President Obama is taking a sizable risk asking the SCOTUS, through the DOJ, to review the decision of the 11th Circuit Court of Appeal. In that decision the 11th ruled the “must purchase insurance” individual mandate is unconstitutional. Obama’s risk comes because he is asking the SCOTUS to rule on his one and only piece of legislation of any significance. If the SCOTUS rules that the mandate is constitutional, then Obama can rack that up a big win and campaign on how he is allowing even more people to suckle at the teat of government. If he loses, he runs the risk of his one landmark piece of legislation being rendered moot. This would more than likely end any serious run for a second term (we can only hope).

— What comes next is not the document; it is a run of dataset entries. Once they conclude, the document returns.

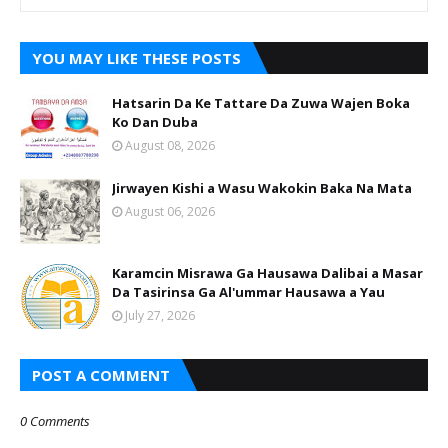
YOU MAY LIKE THESE POSTS
Hatsarin Da Ke Tattare Da Zuwa Wajen Boka
Ko Dan Duba
August 08, 2026
Jirwayen Kishi a Wasu Wakokin Baka Na Mata
August 06, 2026
Karamcin Misrawa Ga Hausawa Dalibai a Masar
Da Tasirinsa Ga Al'ummar Hausawa a Yau
July 27, 2026
POST A COMMENT
0 Comments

Stephanie Cutter, Deputy Senior Advisor the President Obama, posted this on her White House blog:
Just as challenges to the Social Security Act, the Civil Rights Act, and the Voting Rights Act all failed, challenges to health reform are failing as well. The Administration has already prevailed in cases heard in the Sixth Circuit Court of Appeals and the FourthCircuit Court of Appeals. (Source: White House)
Well, why don’t we take a very quick gander at these rulings they feel are precedent. First of all, none of these laws and subsequent judgments were laws that dictated inactivity. In essence, the individual mandate requires people to participate, i.e. purchase insurance. This is the first time in our history anyone has actually required someone purchase something. While the White House points out the Social Security Act passed all legal challenges, remember that it passed through a SCOTUS that was packed with FDR appointees. You think those judges were going to go against a president that appointed them? In the case of the Civil Rights and Voting Acts, these did not require people to move from inaction to action. It required a change in action (the right to vote in federal elections and the stopping legalized discrimination). Totally different ball game.
The bottom line here is that the individual mandate requires people to purchase something. It is no different if the federal government said we had to buy a GM car. The Commerce Clause of the 10th Amendment prevents the government from dictating our purchase choices.